**Exercise**
Output the entries in full and verbatim, pictures omitted.

(Saved entries)
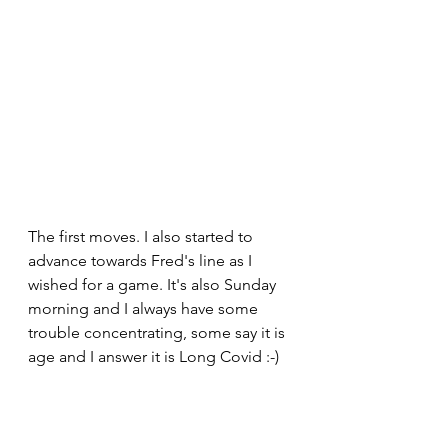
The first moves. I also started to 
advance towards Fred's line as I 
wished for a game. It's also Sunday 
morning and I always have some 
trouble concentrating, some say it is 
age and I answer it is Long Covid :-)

**Answer to this problem**
The first moves. I also started to 
advance towards Fred's line as I 
wished for a game. It's also Sunday 
morning and I always have some 
trouble concentrating, some say it is 
age and I answer it is Long Covid :-)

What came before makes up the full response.